The survey proposal was introduced to NH representatives at the c4c General Assembly in June 2023. Before the meeting, an invitation was sent to all NH representatives to invite them to attend this meeting and give feedback on the survey proposal. Representatives from 3 NHs attended this meeting and provided feedback on the proposal and suggestions on how to increase the number of responses. The feedback suggested that further input was needed from NH and the research would need to highlight what the incentives were for NH completing the survey. The main takeaway from this discussion was the need to clearly explain to the NHs the benefits of using data collected in EHRs to support pediatric clinical trials, should it be deemed feasible. It was also agreed in this meeting that completing this survey would require multistakeholder collaboration.

The survey needed to have options for multiple people (eg, clinicians and IT managers) to access and contribute to the same survey response. This would help ensure that answers were well-informed and of high quality. The survey could be partially completed, saved, and shared with other team members to enable multistakeholder completion (Figure 1). As such, the survey did not include a specific question about the role of the respondent since it was expected that answers would reflect input from both clinical and technical stakeholders. The final responses received were therefore the result of collaborative input from a mix of roles. In most cases, clinical specialists provided input on routine care practices and variable relevance, while technical or IT personnel contributed information about EHR system configuration and data structure. Although specific job titles were not collected, the level of system-specific detail in many responses indicates cross-functional team involvement at each site.

Figure 1. Example screenshot of the web-based data item survey. EHR: electronic health record.

Once the draft survey was compiled, it was sent to NH representatives from Belgium, Germany, and Ireland for review, and minor changes to the layout and wording to improve its clarity were made based on their suggestions. During an annual NH Forum meeting, the survey proposal was introduced to a larger audience of NH representatives. It was agreed during this meeting that the survey and an accompanying letter would be sent to NH coordinators, who would then distribute the survey to relevant sites based on their knowledge of each local site. Another action taken to increase the chances of a high response rate was to include both a short and long read in the letter, explaining the purpose of the survey.

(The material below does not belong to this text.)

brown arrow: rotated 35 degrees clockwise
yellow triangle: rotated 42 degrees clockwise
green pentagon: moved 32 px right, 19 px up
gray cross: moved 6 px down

The working group organizers contacted the c4c Single Point of Contact (SPoC) and asked them to circulate the letter and link to the survey. The SPoC provides 1 email address and 1 web-based form to collect requests to c4c NHs and cascades those requests to all NHs.

At the conclusion of the survey, the data were extracted from LimeSurvey for further analysis. The platform’s export functionality enabled us to download the data set in CSV format. Prior to analysis, the data underwent a cleaning process, which involved removing incomplete or duplicate responses and addressing any missing data. For data analysis, the cleaned data set was imported into R software (version 4.4.1; R Foundation for Statistical Computing). The R software provided the necessary tools for both descriptive and inferential statistical analyses, enabling us to extract meaningful insights from the survey responses.

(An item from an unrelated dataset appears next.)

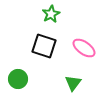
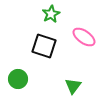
pink ellipse: moved 11 px up
green triangle: moved 3 px down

Survey Participation and Site Characteristics

A total of 24 complete survey responses were received from hospital sites across 11 European countries. These included Austria, Belgium, Czech Republic, Estonia, Ireland, Italy, the Netherlands, Portugal, Spain, Switzerland, and 1 unspecified country. Switzerland and the Netherlands were the most represented, contributing 5 and 4 responses, respectively.

Hospitals reported using a range of EHR systems. While some employed well-known platforms such as Epic and Cerner, others used regional or in-house solutions. In 6 (25%) cases, respondents were unable to specify the EHR system in use, suggesting that some submissions may not have been completed by the IT personnel.

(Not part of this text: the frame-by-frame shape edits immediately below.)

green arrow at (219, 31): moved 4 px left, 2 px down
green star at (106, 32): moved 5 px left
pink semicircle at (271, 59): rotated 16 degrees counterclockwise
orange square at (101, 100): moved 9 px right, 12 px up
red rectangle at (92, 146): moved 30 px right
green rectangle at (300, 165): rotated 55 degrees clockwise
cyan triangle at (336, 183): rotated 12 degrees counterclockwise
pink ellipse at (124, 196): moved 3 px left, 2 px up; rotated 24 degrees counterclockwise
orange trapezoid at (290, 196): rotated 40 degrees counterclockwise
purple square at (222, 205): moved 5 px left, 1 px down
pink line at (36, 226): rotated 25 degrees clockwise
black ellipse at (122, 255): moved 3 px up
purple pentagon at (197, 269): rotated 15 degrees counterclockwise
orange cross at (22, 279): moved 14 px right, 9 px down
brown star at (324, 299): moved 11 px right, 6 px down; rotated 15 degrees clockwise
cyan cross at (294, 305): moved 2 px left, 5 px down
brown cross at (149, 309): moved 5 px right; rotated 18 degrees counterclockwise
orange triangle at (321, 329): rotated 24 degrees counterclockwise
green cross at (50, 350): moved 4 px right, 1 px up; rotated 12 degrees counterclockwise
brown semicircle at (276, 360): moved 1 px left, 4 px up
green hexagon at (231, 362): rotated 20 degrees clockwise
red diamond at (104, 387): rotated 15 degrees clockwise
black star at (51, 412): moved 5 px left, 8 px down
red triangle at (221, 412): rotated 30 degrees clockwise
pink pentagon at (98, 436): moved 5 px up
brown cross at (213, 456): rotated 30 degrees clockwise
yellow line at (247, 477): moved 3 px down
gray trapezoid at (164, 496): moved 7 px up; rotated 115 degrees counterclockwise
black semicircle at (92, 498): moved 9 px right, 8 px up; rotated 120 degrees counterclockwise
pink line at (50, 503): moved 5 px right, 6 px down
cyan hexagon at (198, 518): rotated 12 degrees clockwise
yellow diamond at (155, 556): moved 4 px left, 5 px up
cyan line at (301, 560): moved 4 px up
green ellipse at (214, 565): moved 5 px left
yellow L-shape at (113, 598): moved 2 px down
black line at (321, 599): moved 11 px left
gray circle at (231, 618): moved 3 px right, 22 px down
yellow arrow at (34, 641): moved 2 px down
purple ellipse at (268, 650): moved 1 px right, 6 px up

Most sites provided care for the full pediatric age range, including neonates, and nearly all also treated adolescents. A subset of sites additionally cared for adults, often in mixed pediatric-adult institutions.

Table 1. Countries and frequencies of electronic health record (EHR) systems used.
Country and EHRa systemResponses, n
Austria2

PCS1
 N/Ab1
Belgium3

Hix1
 PRIMUZ1
 COSTEC AG1
Czech Republic1

N/A1
Estonia1

N/A1
Ireland1

Cerner1
Italy2

Trackcare1
 N/A1
Netherlands4

Chipsoft3
 EPIC1
Portugal2

Oracle1
 N/A1
Spain2

SAP1
 HP-HCIS1
Switzerland5

In house2
 EPIC2
 COSTEC AG1
N/A1

EPIC1

aEHR: electronic health record.

bN/A: not applicable.

Age Ranges of Patients

The sites were asked to specify the age ranges of patients they routinely care for. The responses confirmed a consistent pediatric focus across participating hospitals. Nearly all sites reported providing care for neonates, with only 2 exceptions—one in the Netherlands and one in Spain. All hospitals surveyed offered care for children up to 12 years of age, and the vast majority also provided services for adolescents aged 12 to 18 years, demonstrating comprehensive pediatric coverage across the network. A smaller number of hospitals also treated adult patients aged 18 and older. This adult care was typically offered within mixed pediatric-adult institutions and was most reported in Austria, Belgium, Switzerland, and selected sites in the Netherlands. Importantly, even in hospitals that included adult services, a clear emphasis on pediatric care was maintained, in line with the aims of this study.

Disease-Specific Data Availability

Data collection for NF-specific variables varied considerably across sites. Key items such as cutaneous neurofibroma, high- and low-grade glioma, and plexiform neurofibroma were often recorded as free text, with limited use of structured and coded formats. For instance, cutaneous neurofibroma was captured in a structured format at only 13% (n=3) of sites, while 42% (n=10) recorded it as free text, making systematic data extraction more challenging. Similarly, only 13% (n=3) of sites documented confirmation of an NF-1 diagnosis in a structured way, and 38% (n=9) did not respond to this item at all, pointing to notable gaps in the documentation of genetic diagnosis. A detailed breakdown is available in Multimedia Appendix 1, and key results are summarized in Figure 2.

Figure 2. Percentage-stacked bar plot for neurofibromatosis (NF) data items. Each color represents the percentage of sites collecting the data items in a particular format. EHR: electronic health record.

The data collection for AD-related symptoms was largely unstructured across sites. Most responses indicated that symptoms such as herpes simplex and folliculitis were recorded in free text formats at 58% (n=14) and 54% (n=13) of sites, respectively. Only a small proportion of sites captured these data in structured, coded formats. In addition, a notable number of sites did not collect this information or left the corresponding survey items unanswered, suggesting potential gaps in the systematic documentation of symptomatology. This lack of structured data could hinder the ability to monitor disease progression consistently or compare patient outcomes across different settings. Other skin-related symptoms, such as infected eczema and urticaria, also showed similarly low levels of structured data capture. Further details can be found in Multimedia Appendix 1, and a summary of results is presented in Figure 3.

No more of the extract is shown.